# Door panel emblem removal



## Luckycat (Jan 23, 2016)

I just got my new interior kit and am now in the process of moving the trim pieces from the old door panels to the new ones, but not really sure how to got the GTO emblem push on clips off the pegs with out breaking them...any ideas would be great help. Thanks


----------



## stich (Feb 15, 2016)

Do you have an eye glass tool kit laying around? The flat blade screw driver in it works quite well for getting in between the slots and gently pulling up on them. Ideally, one on each side works even better. Lightly tap the clips when off with a small hammer to reshape them for installation. I mean lightly.


----------



## Pinion head (Jan 3, 2015)

have ran across a BUNCH of the potmetal posts broken off the backs of original GTO doorpanel emblems by guys trying to carefully remove them. Over the years have had a lot of GTO guys drop by wanting a nice used door panel emblem. Even had one that eyed the original swirled GTO emblems on the blue doorpanels from my '71 Judge and went to prying on it. I could have killed him! 

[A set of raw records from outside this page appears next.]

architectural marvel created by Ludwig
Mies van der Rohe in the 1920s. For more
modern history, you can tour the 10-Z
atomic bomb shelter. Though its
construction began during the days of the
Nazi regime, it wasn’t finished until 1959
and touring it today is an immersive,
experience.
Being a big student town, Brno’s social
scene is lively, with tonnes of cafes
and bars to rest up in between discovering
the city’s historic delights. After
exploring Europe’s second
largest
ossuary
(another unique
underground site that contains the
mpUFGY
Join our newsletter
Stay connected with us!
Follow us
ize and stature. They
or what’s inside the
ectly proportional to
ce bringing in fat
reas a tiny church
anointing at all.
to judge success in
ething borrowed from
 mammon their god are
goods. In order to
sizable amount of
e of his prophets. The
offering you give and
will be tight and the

Instead of prying the clips off, many years ago, i began carefully cutting the stamped steel clips with the thin abrasive wheel in my Dremel tool, then using new clips from Ace Hardware. the clips aren't exact but one never sees them when the doorpanels are installed.


----------



## Luckycat (Jan 23, 2016)

I carefully pryed them off using 2 very small pics..then used lineman pliers to squash the clips back down..worked great, thanks guys.


----------



## Goat Roper (Oct 28, 2014)

Pinion head said:


> have ran across a BUNCH of the potmetal posts broken off the backs of original GTO doorpanel emblems by guys trying to carefully remove them. Over the years have had a lot of GTO guys drop by wanting a nice used door panel emblem. Even had one that eyed the original swirled GTO emblems on the blue doorpanels from my '71 Judge and went to prying on it. I could have killed him!
> 
> Instead of prying the clips off, many years ago, i began carefully cutting the stamped steel clips with the thin abrasive wheel in my Dremel tool, then using new clips from Ace Hardware. the clips aren't exact but one never sees them when the doorpanels are installed.


I have used this method for years on plastic pinball parts made of unobtainium.
I would submerge the part in water while cutting off the push nuts, my local parts guy carries a selection of them so I would rather sacrifice the nut than chance breaking off a post.


----------